L’écosystème économique d’Heillange témoigne de la transition douloureuse vers une économie post-industrielle. Les petits commerces périclitent, les usines ferment, les centres commerciaux périphériques vampirisent l’activité du centre-ville. Derrière cette métamorphose économique se cache une précarisation générale des conditions de vie: chômage endémique, emplois temporaires, économie parallèle. Les parents des protagonistes incarnent cette précarité: père d’Anthony au chômage, mère de Steph vendeuse, père d’Hacine absent.
Comme le précise l’un des personnages du roman, à Heillange, on est “licencié, divorcé, cocu ou cancéreux” – formule lapidaire qui résume l’horizon limité des possibles dans cette France périphérique. Cette phrase, devenue emblématique, cristallise le fatalisme qui imprègne la communauté et contre lequel les jeunes protagonistes tentent, avec plus ou moins de succès, de se rebeller.
| Espace | Fonction narrative | Symbolique |
|---|---|---|
| Hauts fourneaux désaffectés | Rappel constant du déclin industriel | Vestiges d’un passé glorieux révolu |
| Lac artificiel | Lieu des rencontres estivales et des premières expériences | Ilot temporaire de liberté et de transgression |
| Zones pavillonnaires | Cadre familial étouffant | Reproduction des schémas sociaux |
| Routes départementales | Espaces de circulation et d’évasion temporaire | Illusion de mouvement dans un monde figé |
Au cœur de “Leurs enfants après eux” gravite une constellation de personnages d’une profondeur remarquable. Nicolas Mathieu sculpte des protagonistes complexes, simultanément universels dans leurs aspirations et profondément ancrés dans leur milieu social. Cette galerie de portraits adolescents, chacun confronté à ses propres défis et contradictions, forme un tableau vivant d’une génération sacrifiée sur l’autel de la désindustrialisation.

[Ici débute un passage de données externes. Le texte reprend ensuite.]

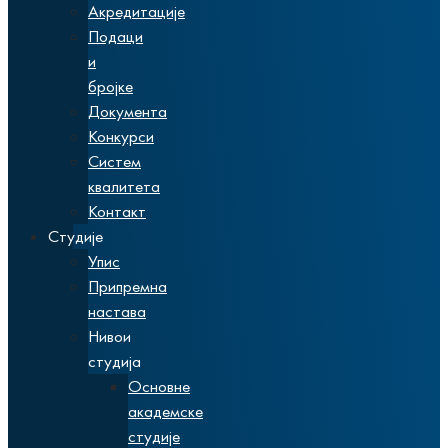
Акредитације
Подаци
и
бројке
Документа
Конкурси
Систем
квалитета
Контакт
Студије
Упис
Припремна
настава
Нивои
студија
Основне
академске
студије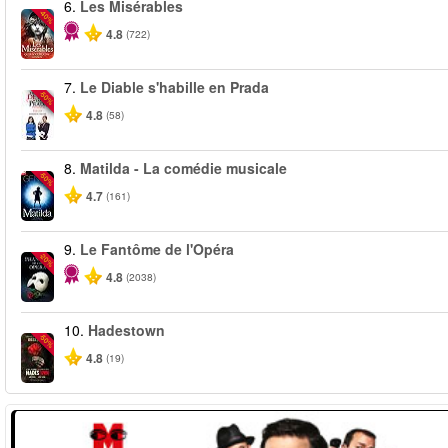
6.
Les Misérables
-40%
4.8
(722)
7.
Le Diable s'habille en Prada
-50%
4.8
(58)
8.
Matilda - La comédie musicale
-50%
4.7
(161)
9.
Le Fantôme de l'Opéra
-20%
4.8
(2038)
10.
Hadestown
-50%
4.8
(19)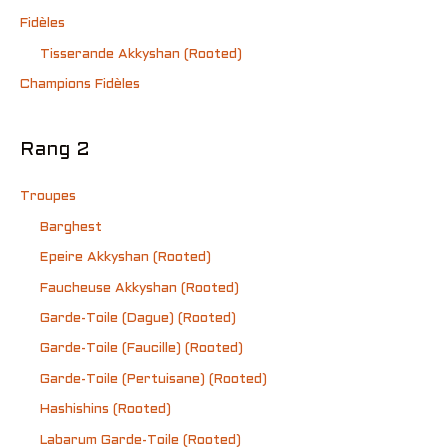
Fidèles
Tisserande Akkyshan (Rooted)
Champions Fidèles
Rang 2
Troupes
Barghest
Epeire Akkyshan (Rooted)
Faucheuse Akkyshan (Rooted)
Garde-Toile (Dague) (Rooted)
Garde-Toile (Faucille) (Rooted)
Garde-Toile (Pertuisane) (Rooted)
Hashishins (Rooted)
Labarum Garde-Toile (Rooted)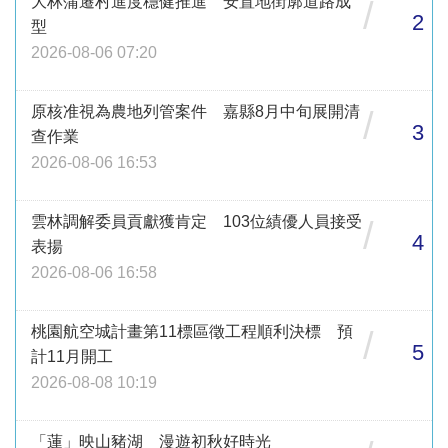
大林蒲遷村進度穩健推進 安置地街廓道路成
/
2
型
2026-08-06 07:20
原核准視為農地列管案件 嘉縣8月中旬展開清
/
3
查作業
2026-08-06 16:53
雲林調解委員貢獻獲肯定 103位績優人員接受
/
4
表揚
2026-08-06 16:58
桃園航空城計畫第11標區徵工程順利決標 預
/
5
計11月開工
2026-08-08 10:19
「蓮」映山豬湖 漫遊初秋好時光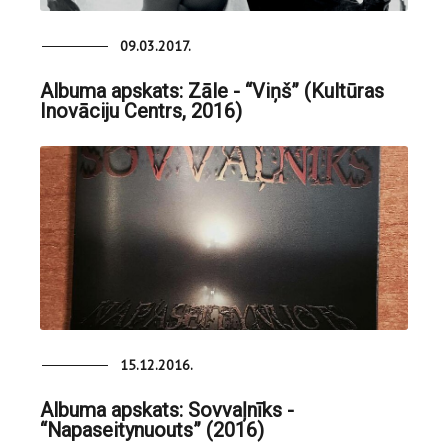
09.03.2017.
Albuma apskats: Zāle - “Viņš” (Kultūras
Inovāciju Centrs, 2016)
15.12.2016.
Albuma apskats: Sovvaļnīks -
“Napaseitynuouts” (2016)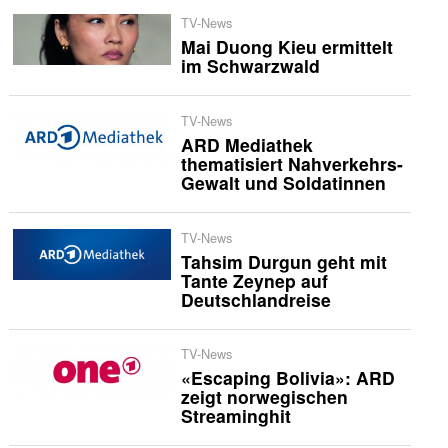
TV-News
Mai Duong Kieu ermittelt
im Schwarzwald
TV-News
ARD Mediathek
thematisiert Nahverkehrs-
Gewalt und Soldatinnen
TV-News
Tahsim Durgun geht mit
Tante Zeynep auf
Deutschlandreise
TV-News
«Escaping Bolivia»: ARD
zeigt norwegischen
Streaminghit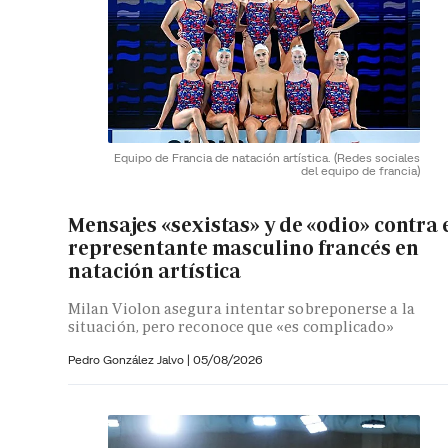
Equipo de Francia de natación artística.
(Redes sociales
del equipo de francia)
Mensajes «sexistas» y de «odio» contra 
representante masculino francés en
natación artística
Milan Violon asegura intentar sobreponerse a la
situación, pero reconoce que «es complicado»
Pedro González Jalvo
|
05/08/2026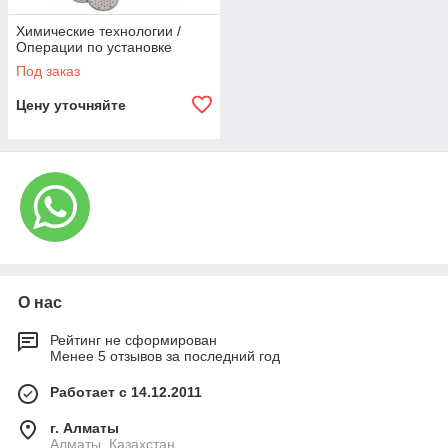
Химические технологии /
Операции по установке
Под заказ
Цену уточняйте
О нас
Рейтинг не сформирован
Менее 5 отзывов за последний год
Работает с 14.12.2011
г. Алматы
Алматы, Казахстан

Anthony Casati, le personnage principal, incarne cette jeunesse désœuvrée en quête d’un destin différent de celui de ses parents. Fils d’un ouvrier au chômage et d’une mère résignée, il porte le poids des espoirs déçus de sa famille. Son parcours initiatique, de ses quatorze ans à sa majorité, constitue l’épine dorsale du récit. Timide, complexé par son physique ordinaire, Anthony nourrit une passion dévorante pour Stéphanie, qui représente à ses yeux un autre monde social. Sa quête d’identité se manifeste à travers des transgressions mineures – vol d’un scooter, consommation de cannabis, petits larcins – qui révèlent son désir d’échapper à sa condition.
Hacine Bouali, d’origine maghrébine, se présente comme le contrepoint d’Anthony. Charismatique, beau, débrouillard, il navigue avec une apparente aisance entre différents mondes sociaux. Sa dextérité sociale masque cependant une vulnérabilité profonde, liée à son statut d’enfant d’immigré dans une France provinciale peu accueillante à l’altérité. Son implication dans le trafic de drogue local traduit moins une inclination criminelle qu’une stratégie de survie dans un environnement où les perspectives légitimes d’ascension sociale lui sont largement fermées.

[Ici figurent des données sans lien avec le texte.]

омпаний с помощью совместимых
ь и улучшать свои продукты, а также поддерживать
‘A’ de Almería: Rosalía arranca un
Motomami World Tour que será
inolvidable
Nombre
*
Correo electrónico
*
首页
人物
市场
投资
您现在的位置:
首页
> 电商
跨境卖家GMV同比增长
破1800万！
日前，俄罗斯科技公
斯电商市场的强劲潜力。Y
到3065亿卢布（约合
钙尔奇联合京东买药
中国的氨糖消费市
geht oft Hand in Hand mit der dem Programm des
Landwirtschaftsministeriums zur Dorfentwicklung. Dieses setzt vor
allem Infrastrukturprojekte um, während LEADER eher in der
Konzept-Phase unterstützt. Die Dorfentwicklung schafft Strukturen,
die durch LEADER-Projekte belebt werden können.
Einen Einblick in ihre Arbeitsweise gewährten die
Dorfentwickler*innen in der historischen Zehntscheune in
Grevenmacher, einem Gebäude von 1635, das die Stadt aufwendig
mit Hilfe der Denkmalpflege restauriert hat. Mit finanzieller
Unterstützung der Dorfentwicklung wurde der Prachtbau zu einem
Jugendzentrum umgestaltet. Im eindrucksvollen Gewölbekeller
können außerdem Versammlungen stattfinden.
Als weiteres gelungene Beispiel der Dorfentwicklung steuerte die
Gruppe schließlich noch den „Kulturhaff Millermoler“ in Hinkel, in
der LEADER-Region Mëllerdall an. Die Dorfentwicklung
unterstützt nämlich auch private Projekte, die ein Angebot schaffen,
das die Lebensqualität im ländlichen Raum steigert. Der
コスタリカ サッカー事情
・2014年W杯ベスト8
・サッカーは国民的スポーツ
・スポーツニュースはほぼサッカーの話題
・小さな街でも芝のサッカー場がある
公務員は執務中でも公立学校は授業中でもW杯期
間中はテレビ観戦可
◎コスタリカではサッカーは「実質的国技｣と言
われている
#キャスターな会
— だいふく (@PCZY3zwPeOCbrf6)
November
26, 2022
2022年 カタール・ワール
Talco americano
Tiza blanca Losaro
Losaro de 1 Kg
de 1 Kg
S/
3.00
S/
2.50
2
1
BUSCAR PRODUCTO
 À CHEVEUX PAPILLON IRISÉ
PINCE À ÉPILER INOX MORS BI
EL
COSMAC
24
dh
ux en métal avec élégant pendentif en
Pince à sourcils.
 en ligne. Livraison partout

Stéphanie Chaussoy, objet du désir d’Anthony, appartient à un milieu plus favorisé. Fille de commerçants, elle jouit d’une liberté relative et d’un capital culturel qui la distinguent. Belle, consciente de son pouvoir de séduction, elle incarne une féminité en construction, navigant entre conformisme social et velléités d’émancipation. Sa relation avec Anthony, faite d’attirances et de rejets, reflète les tensions de classe qui traversent la petite communauté d’Heillange.
Clément Bailly, ami d’Anthony, représente cette fraction de la jeunesse qui parvient à s’extraire de son milieu d’origine par le biais des études. Son parcours scolaire exemplaire lui ouvre des portes vers d’autres horizons. Cependant, cette ascension sociale s’accompagne d’un sentiment de trahison envers ses origines, illustrant parfaitement l’adage que Nicolas Mathieu place au cœur de son récit : “Réussir, c’est trahir”.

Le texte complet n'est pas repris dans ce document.